Matthew Lunder
Department of Justice
2018 fellow
Matthew Lunder serves as a trial attorney at the United States Department of Justice in the Antitrust Division’s Criminal Enforcement Program. In this role he investigates and prosecutes violations of federal law affecting competition. His cases range from those involving international cartels and multi-national corporations and their executives in some of the largest investigations in the Division’s history, to local conspiracies in the procurement processes of federal agencies, including the United States Postal Service and the Department of Homeland Security. During his tenure at the Antitrust Division, he has served as the Division’s parallel proceedings expert, and for two years as Counsel to the Director of Criminal Enforcement, assisting the Director and Deputy Assistant Attorney General for Criminal Enforcement with developing and implementing policy and supporting ongoing antitrust criminal cases at the Division’s five criminal litigating offices throughout the country. He has also served as a Special Assistant United States Attorney at the United States Attorney’s Office for the District of Maryland, in the Fraud and Public Corruption Section. Before joining the Antitrust Division, Matthew served as a law clerk at the United States Court of Appeals for the Ninth Circuit, and at the United States District Court for the District of Montana.

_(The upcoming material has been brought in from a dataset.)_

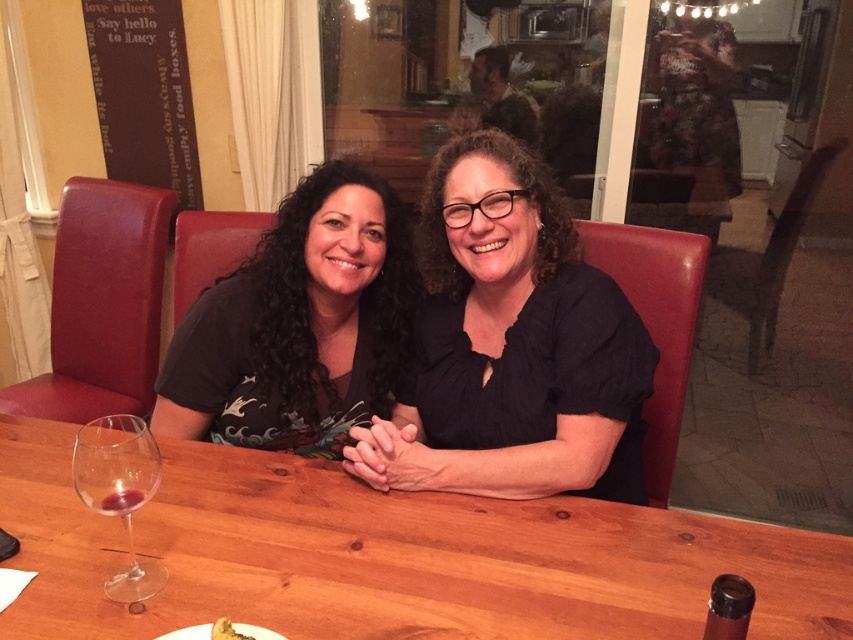 From the picture: You are a waiter at a restaurant and need to clear the table. You see the clear glass wine at lower left and the yellow crumbly bread at lower center. Which item should you pick up first to avoid spilling the wine?

You should pick up the yellow crumbly bread at lower center first because the clear glass wine at lower left is positioned over it. Removing the bread first would prevent disturbing the glass and causing a spill.

You are arranging a dinner party and need to place a centerpiece on the wooden table at center. Since the clear glass wine at lower left is already on the table, where should you position the centerpiece to ensure it doesn t interfere with the wine glass?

Matthew holds a Bachelor of Arts degree in Political Science from UCLA, with an emphasis in American Politics and secondary fields in Political Philosophy and International Relations, and a law degree from the University of Montana School of Law. He has a deep interest in Systems Theory, Process Philosophy and the Philosophy of Organism, and in applying their insights to make American government responsive, effective, and efficient.
Trial Attorney, United States Department of Justice, Antitrust Division Criminal Enforcement.